3 things to nail down in a hypercasual game prototype (2022)
You have picked an idea. The idea ticks all the right boxes. It's novel enough with just the right amount of familiarity. Now comes the execution part. Without proper execution, however good an idea is, it ultimately ends up in the trash can. What's enough for a prototype? 5 levels? 10? There's no right answer really. It all depends on the game.
I have played prototypes with 3 levels repeatedly for 15 minutes and I have also played prototypes where I took an exit after the first level. So, is the 'How many levels should I put there?' question really the question to ask? For some games, it makes sense to ask that kind of question. Games where content is king and not the gameplay and some puzzle games where repeated play gets boring very soon.
But the most important thing in the prototype is the execution of the core gameplay. If the core gameplay is good, players will play through all of the levels and then repeat until their thirst for play is finished. We'll explore 3 points today, which will help us nail down the core
Let's start with the most important thing, FUN! During execution, we have a very short time to get things done. We will try to do repeated builds and actually play it on the device. From the first build of the concept, we will try to understand which parts are fun. Our aim is to follow the fun. More about it here in a great video by GMTK.
Sharing the build with coworkers and family is always a good idea. Let them play and ask them which parts did they feel were fun, and which parts weren't. Then you will have your work cut out for you. Maximize the fun in the fun parts and find ways to make the not-so-fun part more fun.
We have all played with toys
We have all played games
Let's carefully check the two phrases above.
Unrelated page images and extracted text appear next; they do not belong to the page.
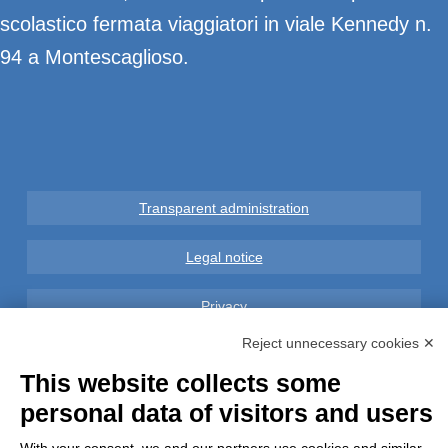
scolastico fermata viaggiatori in viale Kennedy n.
94 a Montescaglioso.
Transparent administration
Legal notice
Privacy
Reject unnecessary cookies ✕
GDPR Compliance (679/2016)
This website collects some
Complaints
personal data of visitors and users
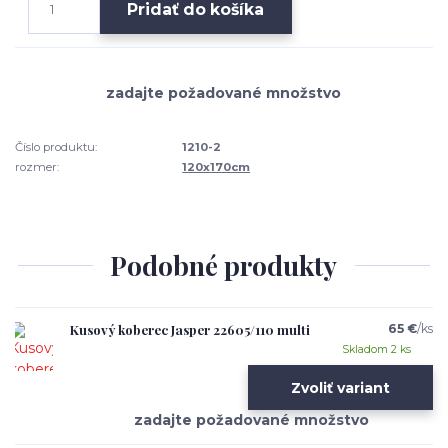
Pridať do košíka
Číslo produktu:
1210-2
rozmer:
120x170cm
Podobné produkty
Kusový koberec Jasper 22605/110 multi
65 €
/
ks
Skladom 2 ks
Zvoliť variant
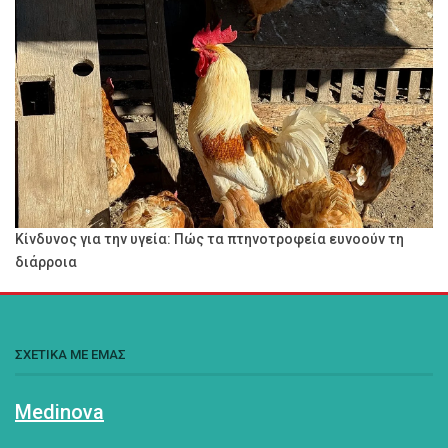
Κίνδυνος για την υγεία: Πώς τα πτηνοτροφεία ευνοούν τη
διάρροια
ΣΧΕΤΙΚΑ ΜΕ ΕΜΑΣ
Medinova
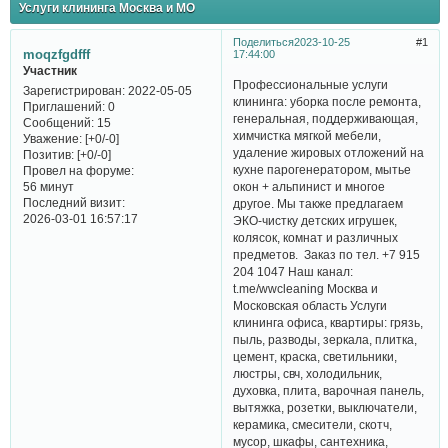
Услуги клининга Москва и МО
Поделиться
2023-10-25
1
moqzfgdfff
17:44:00
Участник
Профессиональные услуги
Зарегистрирован
: 2022-05-05
клининга: уборка после ремонта,
Приглашений:
0
генеральная, поддерживающая,
Сообщений:
15
химчистка мягкой мебели,
Уважение:
[+0/-0]
удаление жировых отложений на
Позитив:
[+0/-0]
кухне парогенератором, мытье
Провел на форуме:
окон + альпинист и многое
56 минут
Последний визит:
другое. Мы также предлагаем
2026-03-01 16:57:17
ЭКО-чистку детских игрушек,
колясок, комнат и различных
предметов. Заказ по тел. +7 915
204 1047 Наш канал:
t.me/wwcleaning Москва и
Московская область Услуги
клининга офиса, квартиры: грязь,
пыль, разводы, зеркала, плитка,
цемент, краска, светильники,
люстры, свч, холодильник,
духовка, плита, варочная панель,
вытяжка, розетки, выключатели,
керамика, смесители, скотч,
мусор, шкафы, сантехника,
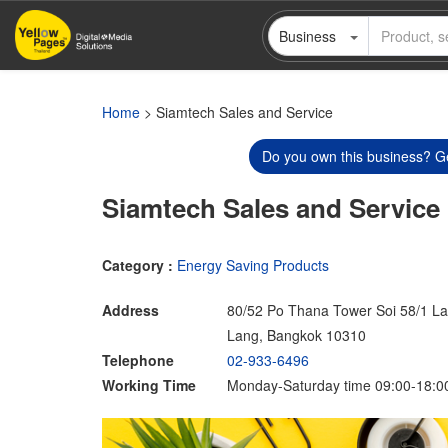
Skip
Business
to
main
content
Home
> Siamtech Sales and Service
Do you own this business? Ge
Siamtech Sales and Service
Category :
Energy Saving Products
Address
80/52 Po Thana Tower Soi 58/1 
Lang, Bangkok 10310
Telephone
02-933-6496
Working Time
Monday-Saturday time 09:00-18:0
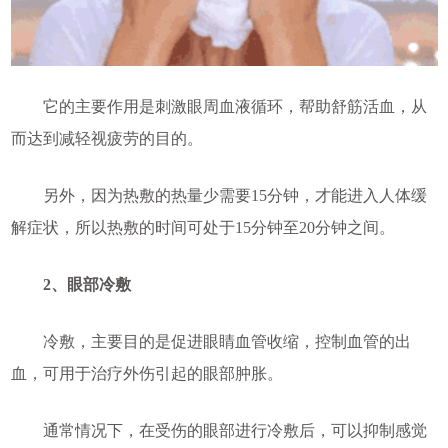
它的主要作用是刺激眼周血液循环，帮助舒筋活血，从
而达到减轻视疲劳的目的。
另外，因为热敷的热量少需要15分钟，才能进入人体缓
解症状，所以热敷的时间可处于15分钟至20分钟之间。
2、眼部冷敷
冷敷，主要目的是促进眼睛血管收缩，控制血管的出
血，可用于治疗外伤引起的眼部肿胀。
通常情况下，在受伤的眼部进行冷敷后，可以抑制感觉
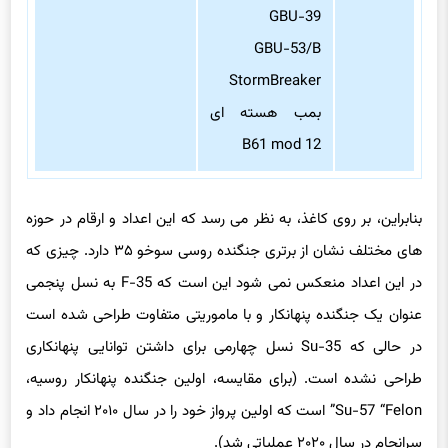
GBU-39
GBU-53/B
StormBreaker
بمب هسته ای
B61 mod 12
بنابراین، بر روی کاغذ، به نظر می رسد که این اعداد و ارقام در حوزه
های مختلف نشان از برتری جنگنده روسی سوخو ۳۵ دارد. چیزی که
در این اعداد منعکس نمی شود این است که F-35 به نسل پنجمی
عنوان یک جنگنده پنهانکار و با ماموریتی متفاوت طراحی شده است
در حالی که Su-35 نسل چهارمی برای داشتن توانایی پنهانکاری
طراحی نشده است. (برای مقایسه، اولین جنگنده پنهانکار روسیه،
Su-57 “Felon” است که اولین پرواز خود را در سال ۲۰۱۰ انجام داد و
سرانجام در سال ۲۰۲۰ عملیاتی شد).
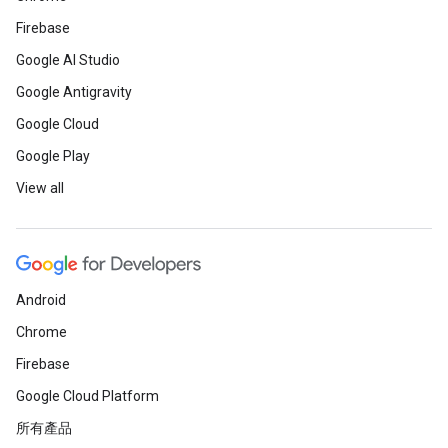
Firebase
Google AI Studio
Google Antigravity
Google Cloud
Google Play
View all
Android
Chrome
Firebase
Google Cloud Platform
所有產品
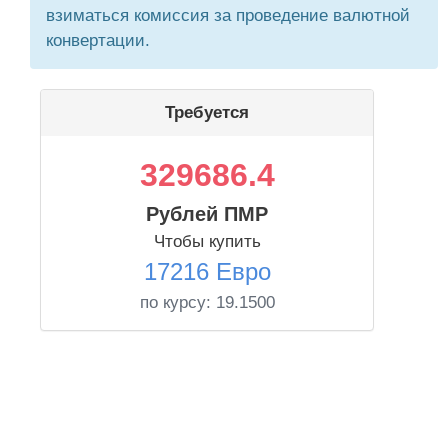
взиматься комиссия за проведение валютной
конвертации.
Требуется
329686.4
Рублей ПМР
Чтобы купить
17216 Евро
по курсу:
19.1500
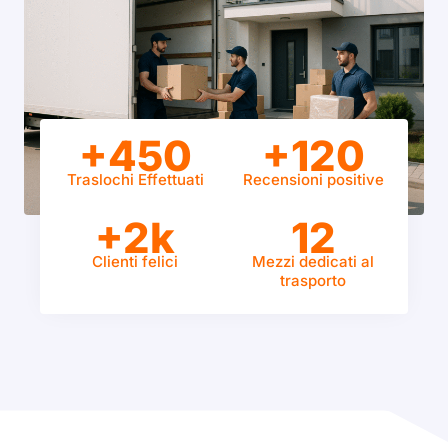
+450
+120
Traslochi Effettuati
Recensioni positive
+2k
12
Clienti felici
Mezzi dedicati al
trasporto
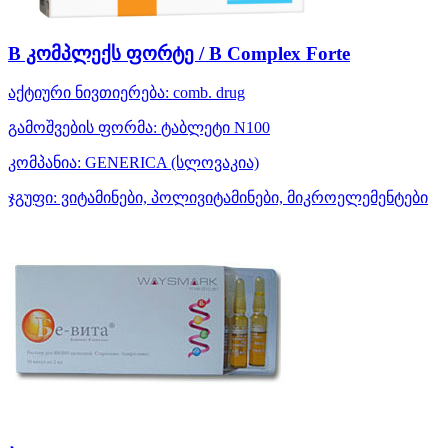
B კომპლექს ფორტე / B Complex Forte
აქტიური ნივთიერება:
comb. drug
გამოშვების ფორმა:
ტაბლეტი N100
კომპანია:
GENERICA
(სლოვაკია)
ჯგუფი:
ვიტამინები, პოლივიტამინები, მიკროელემენტები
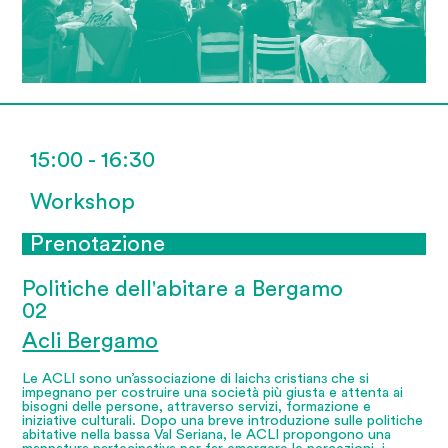
15:00 - 16:30
Workshop
Prenotazione
Politiche dell'abitare a Bergamo
02
Acli Bergamo
Le ACLI sono un’associazione di laichɜ cristianɜ che si
impegnano per costruire una società più giusta e attenta ai
bisogni delle persone, attraverso servizi, formazione e
iniziative culturali. Dopo una breve introduzione sulle politiche
abitative nella bassa Val Seriana, le ACLI propongono una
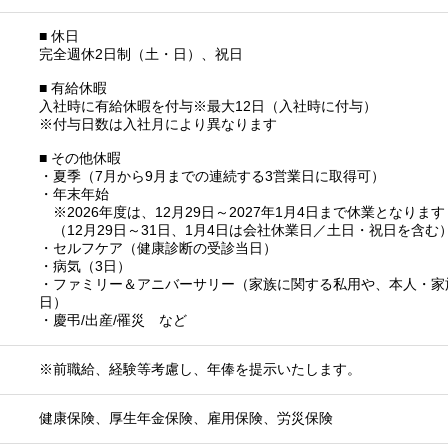
■ 休日
完全週休2日制（土・日）、祝日
■ 有給休暇
入社時に有給休暇を付与※最大12日（入社時に付与）
※付与日数は入社月により異なります
■ その他休暇
・夏季（7月から9月までの連続する3営業日に取得可）
・年末年始
※2026年度は、12月29日～2027年1月4日まで休業となります
（12月29日～31日、1月4日は会社休業日／土日・祝日を含む
・セルフケア（健康診断の受診当日）
・病気（3日）
・ファミリー＆アニバーサリー（家族に関する私用や、本人・家
日）
・慶弔/出産/罹災 など
※前職給、経験等考慮し、年俸を提示いたします。
健康保険、厚生年金保険、雇用保険、労災保険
What's the difference? A game is something we play. But a toy is something we play with. What it essentially means is that a game has a goal and we play the game to reach that goal, whereas a toy is a playful object and it does not require us to reach any goal. Its only goal is to be played with. Sometimes while playing with a toy we make our own goals in our playground. Like, as trying to push a car to go through a gap and so on.
For our prototypes, we will try to make our core gameplay to be fun to play with. During development, the first thing we do is, make the core gameplay and then develop the goals. After making the core gameplay, without coding in the goal, we will play to see if the core is fun to play with. If it's a character, then we'll make sure the character is fun to move around and play around with. Because if the game is fun to play with, the players will play the game irrespective of the goal or the number of levels, which is perfect for our prototype.
Find a theme, a small story that the game tells. The theme and the game mechanics should work together. The theme should not feel like it's been forced upon the mechanics. It should feel one with the mechanics of the game.
This is important for UA videos. We want our potential users to understand the core gameplay in a few seconds. When we have a small story that works with the core gameplay, every part of the game helps the user understand it.
This is a game about ragdoll flipping. Ragdolls are always a fun element to have in a game. And mixing it with flip mechanics makes it more fun to play around with. In the reference above, we have a small story that the game. As ninjas are always jumping and flipping around, it makes sense to have a ninja. We also see the ninja doing a flip to avoid a flying star.
The mechanics and the story are working together. The mechanics are saying that you can do cool flips. And the story is reinforcing that by showing a ninja who does flips and also shows a short term goal of avoiding the flying star
These points help a lot in nailing down the core aspects to cover in the very short time frame of a hypercasual game prototype.